MUSICA «Sanremo? Esperienza bellissima: mi ha fatto capire che sono pronta a fare questo mestiere. Perché ho lavorato bene, con cuore e professionalità». Debuttante al festival, Elodie porta a casa un buon ottavo posto con “Tutta colpa mia”, ballata che dà il titolo anche al nuovo cd, prodotto da Emma (con Luca Mattioni): «Sono orgogliosa che lei creda nel mio progetto, il nostro è un gioco di squadra», spiega. Nel disco 13 brani di autori anche molto diversi, come Ermal Meta, Amara, Roberto Angelini, Jack Jaselli, la stessa Emma e Zibba col quale duetta in “Amarsi basterà”: «Abbiamo scelto i pezzi più vicini al mio mondo, basandoci sulle sensazioni. Un po’ di ballate, qualche uptempo, un mix fra suoni vintage e contemporanei. I testi parlano d’amore, l'unico tema che ora mi sento di poter cantare».
Venerdì 17 dalla Mondadori Duomo di Milano parte l’instore tour, che la porterà domani a Torino e lunedì a Roma: «Amo incontrare i fan, mi piace il contatto fisico, molto meglio dei social. E tanti li riconosco, per fortuna ho buona memoria».
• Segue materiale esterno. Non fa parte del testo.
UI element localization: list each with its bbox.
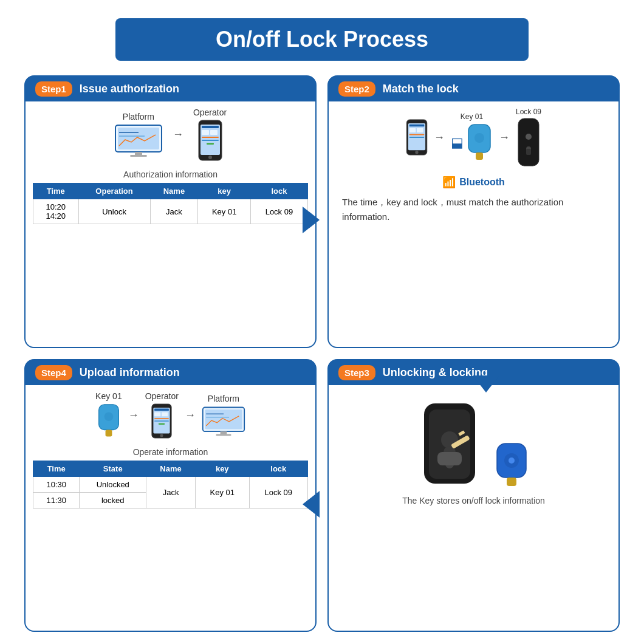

Il 26 aprile il suo primo live all’Alcatraz di Milano: «Non vedo l’ora. Adoro stare sul palco, mi dà l’adrenalina di cui ho bisogno, mentre in studio faccio più fatica». Elodie ha solo 26 anni, ma come modelli guarda alle grandi signore del vecchio jazz: «Penso a Billie Holiday e Nina Simone. E, in un ambito diverso, a Edith Piaf. Mi affascinano quelle figure femminili che hanno lasciato il segno, dimostrando che noi donne possiamo fare tutto. E anche meglio».